En 2023, les émissions mondiales d’obligations vertes ont atteint plus de 600 milliards de dollars, avec une part croissante dédiée aux projets immobiliers durables[11].
4 Pourquoi le scope 3 du bâtiment doit devenir une priorité
Au-delà des consommations d’énergie en exploitation (scopes 1 et 2), le scope 3, qui englobe l’ensemble des émissions indirectes issues de la chaîne de valeur du bâtiment, constitue la partie immergée de l’iceberg. Il intègre notamment l’impact carbone des matériaux, du transport, de la construction, des opérations de maintenance et des rénovations successives.
Pour les gestionnaires de patrimoine immobilier, il est essentiel de ne pas sous-estimer l’obsolescence carbone contenue dans les composants mêmes du bâti. Menuiseries, façades, équipements techniques, revêtements de sol… chacun de ces éléments possède un poids carbone significatif qui, multiplié par le volume d’un parc immobilier, peut rapidement représenter un facteur de décote.
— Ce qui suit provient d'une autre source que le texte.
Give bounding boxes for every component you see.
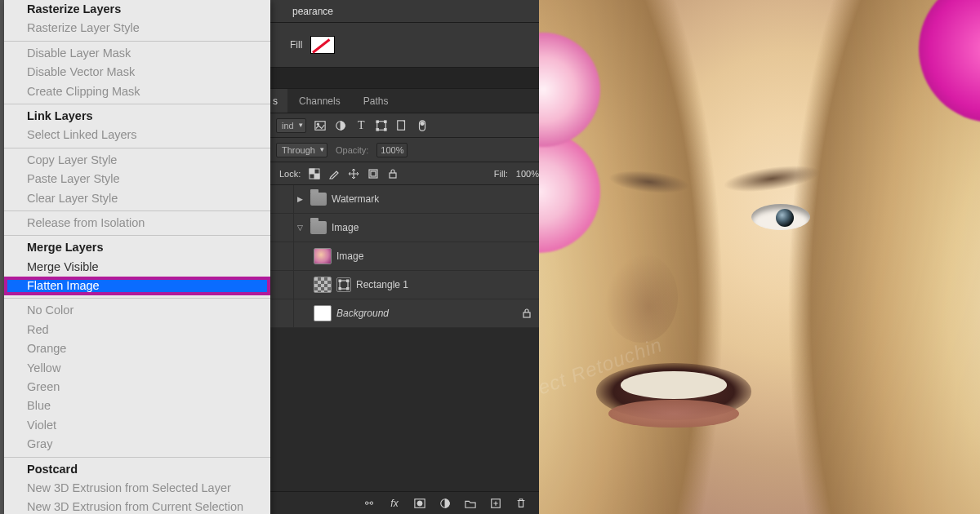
menu-item-yellow: Yellow (4, 359, 270, 378)
blend-mode-select[interactable]: Through (276, 143, 327, 157)
layer-name[interactable]: Background (336, 308, 389, 319)
link-layers-icon[interactable]: ⚯ (363, 497, 376, 510)
menu-item-link-layers[interactable]: Link Layers (4, 107, 270, 126)
opacity-value[interactable]: 100% (376, 143, 408, 157)
svg-rect-20 (339, 288, 341, 290)
menu-item-release-from-isolation: Release from Isolation (4, 214, 270, 233)
lock-row: Lock: Fill: 100% (270, 162, 539, 185)
new-layer-icon[interactable] (489, 497, 502, 510)
svg-rect-16 (390, 173, 396, 178)
svg-rect-5 (385, 120, 387, 122)
visibility-toggle[interactable] (271, 214, 294, 241)
menu-item-gray: Gray (4, 435, 270, 454)
menu-item-flatten-image[interactable]: Flatten Image (4, 277, 270, 295)
layer-group-image[interactable]: ▽ Image (270, 214, 539, 242)
new-group-icon[interactable] (464, 497, 477, 510)
svg-rect-13 (314, 174, 319, 179)
folder-icon (310, 221, 327, 234)
menu-separator (4, 298, 270, 299)
menu-item-rasterize-layers[interactable]: Rasterize Layers (4, 0, 270, 19)
lock-icon (521, 308, 532, 319)
image-filter-icon[interactable] (314, 119, 327, 131)
menu-separator (4, 104, 270, 104)
layer-background[interactable]: Background (270, 299, 539, 328)
fill-opacity-label: Fill: (494, 169, 508, 179)
photo-content (621, 371, 727, 399)
menu-separator (4, 210, 270, 211)
svg-rect-7 (385, 128, 387, 131)
shape-icon[interactable] (376, 119, 388, 131)
adjustment-icon[interactable] (335, 119, 347, 131)
tab-channels[interactable]: Channels (287, 89, 352, 113)
svg-rect-19 (347, 280, 350, 282)
layer-filter-kind-select[interactable]: ind (276, 118, 306, 133)
appearance-panel-tab[interactable]: pearance (270, 0, 539, 23)
filter-toggle-icon[interactable] (416, 119, 429, 131)
menu-item-orange: Orange (4, 339, 270, 358)
menu-item-red: Red (4, 321, 270, 339)
photo-content (751, 204, 810, 230)
fill-opacity-value[interactable]: 100% (516, 169, 539, 179)
vector-mask-icon[interactable] (336, 277, 351, 292)
layer-name[interactable]: Watermark (332, 193, 379, 205)
lock-all-icon[interactable] (387, 168, 399, 179)
photo-content (604, 253, 678, 343)
layers-list: ▶ Watermark ▽ Image Image (270, 185, 539, 491)
layer-name[interactable]: Rectangle 1 (356, 279, 408, 290)
tab-layers[interactable]: s (270, 89, 287, 113)
fill-property-row: Fill (270, 23, 539, 68)
layer-image[interactable]: Image (270, 242, 539, 271)
menu-item-merge-layers[interactable]: Merge Layers (4, 238, 270, 257)
delete-layer-icon[interactable] (514, 497, 528, 510)
panels-dock: pearance Fill s Channels Paths ind T Thr… (270, 0, 539, 514)
svg-point-1 (317, 123, 318, 125)
layer-name[interactable]: Image (332, 222, 359, 233)
menu-item-copy-layer-style: Copy Layer Style (4, 151, 270, 170)
menu-item-no-color: No Color (4, 301, 270, 320)
fx-icon[interactable]: fx (388, 497, 401, 510)
lock-artboard-icon[interactable] (368, 168, 379, 179)
visibility-toggle[interactable] (271, 271, 294, 299)
fill-label: Fill (290, 39, 302, 51)
layer-name[interactable]: Image (336, 250, 363, 262)
layer-thumbnail[interactable] (314, 305, 332, 321)
svg-rect-6 (376, 128, 379, 131)
visibility-toggle[interactable] (271, 185, 294, 213)
lock-label: Lock: (279, 169, 301, 179)
type-icon[interactable]: T (355, 119, 368, 131)
layer-context-menu[interactable]: Rasterize LayersRasterize Layer StyleDis… (4, 0, 270, 514)
adjustment-layer-icon[interactable] (439, 497, 452, 510)
layer-thumbnail[interactable] (314, 277, 332, 293)
layer-rectangle-1[interactable]: Rectangle 1 (270, 271, 539, 299)
visibility-toggle[interactable] (271, 242, 294, 270)
chevron-right-icon[interactable]: ▶ (297, 195, 305, 203)
svg-rect-21 (347, 288, 350, 290)
lock-transparency-icon[interactable] (309, 168, 320, 179)
svg-rect-18 (339, 280, 341, 282)
document-canvas[interactable]: ect Retouchin (510, 0, 980, 514)
layer-group-watermark[interactable]: ▶ Watermark (270, 185, 539, 214)
svg-point-10 (421, 122, 424, 125)
lock-position-icon[interactable] (348, 168, 359, 179)
chevron-down-icon[interactable]: ▽ (297, 224, 305, 232)
layers-empty-area[interactable] (270, 328, 539, 491)
menu-item-new-3d-extrusion-from-selected-layer: New 3D Extrusion from Selected Layer (4, 479, 270, 498)
smartobj-icon[interactable] (396, 119, 408, 131)
menu-item-clear-layer-style: Clear Layer Style (4, 189, 270, 208)
menu-item-postcard[interactable]: Postcard (4, 460, 270, 479)
menu-item-disable-layer-mask: Disable Layer Mask (4, 44, 270, 63)
layer-thumbnail[interactable] (314, 248, 332, 264)
menu-item-merge-visible[interactable]: Merge Visible (4, 258, 270, 277)
lock-paint-icon[interactable] (328, 168, 340, 179)
panel-spacer (270, 68, 539, 89)
menu-item-new-3d-extrusion-from-current-selection: New 3D Extrusion from Current Selection (4, 498, 270, 514)
visibility-toggle[interactable] (271, 299, 294, 327)
svg-rect-4 (376, 120, 379, 122)
add-mask-icon[interactable] (413, 497, 426, 510)
menu-item-create-clipping-mask: Create Clipping Mask (4, 82, 270, 101)
menu-separator (4, 457, 270, 458)
tab-paths[interactable]: Paths (352, 89, 400, 113)
menu-separator (4, 41, 270, 42)
menu-item-rasterize-layer-style: Rasterize Layer Style (4, 19, 270, 38)
fill-swatch[interactable] (310, 36, 335, 54)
Face à la montée en puissance des exigences des investisseurs et à l’arrivée de réglementations portant sur la performance globale des actifs, prendre en compte le scope 3 devient un enjeu stratégique. Cela permet non seulement d’anticiper l’impact financier des futures mises aux normes, mais aussi de valoriser les démarches de rénovation bas carbone et de réemploi de matériaux dans une logique d’économie circulaire.
5. Une trajectoire irréversible : l’immobilier bas carbone comme nécessité à long terme
L’Union européenne a fixé un cap clair avec le Green Deal, visant la neutralité carbone d’ici 2050. La directive européenne sur la performance énergétique des bâtiments (EPBD) prévoit que tous les logements atteignent au minimum la classe E dès 2030, puis D en 2033[12].
Intégrer les exigences ESG et anticiper les futures réglementations n’est plus un « bonus », mais un prérequis pour rester compétitif. Retarder l’adaptation reviendrait à prendre le risque d’un coût de mise à niveau bien plus élevé à terme, sans garantie de maintien de la valeur des actifs.
Notes de bas de page
[1] European Commission, « Questions and Answers on the new CSRD », 2023.
[2] Rapport Mario Draghi, « L’avenir de la compétitivité européenne », Commission européenne, septembre 2024.
[3] Politico Europe, « EU considers CSRD delay amid industry pushback », février 2025.
[4] WWF, « Proposed CSRD rollbacks threaten EU Green Deal goals », février 2025.
[5] Euractiv, « MEPs resist attempts to weaken EU sustainability reporting rules », mars 2025.
[6] PwC, « ESG Investing: How real estate is adapting to investor demands », 2023.
[7] GRESB, « GRESB Real Estate Results », 2023.
[8] Notaires de France, « Les effets du DPE sur les prix immobiliers », 2023.
[9] Ministère de la Transition écologique, « Loi Climat et Résilience : calendrier d’interdiction des passoires thermiques », 2023.
[10] CBRE, « European Occupier Survey: Sustainability and Real Estate », 2023.
[11] Climate Bonds Initiative, « Green Bond Market Summary », 2023.
[12] Parlement européen, « Proposition de révision de la directive sur la performance énergétique des bâtiments », 2024.